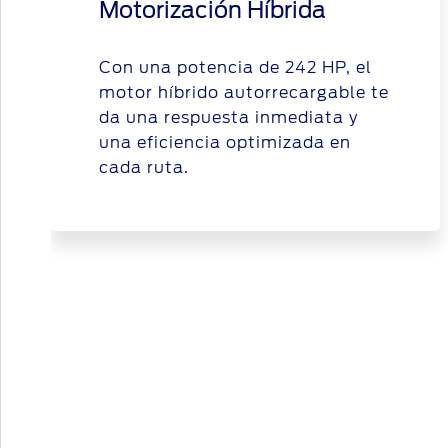
Motorización Híbrida
Con una potencia de 242 HP, el
motor híbrido autorrecargable te
da una respuesta inmediata y
una eficiencia optimizada en
cada ruta.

+++

Exercise.
Return the records exactly as they stand, and drop every picture.

Answer for this exercise.
Motorización Híbrida
Con una potencia de 242 HP, el
motor híbrido autorrecargable te
da una respuesta inmediata y
una eficiencia optimizada en
cada ruta.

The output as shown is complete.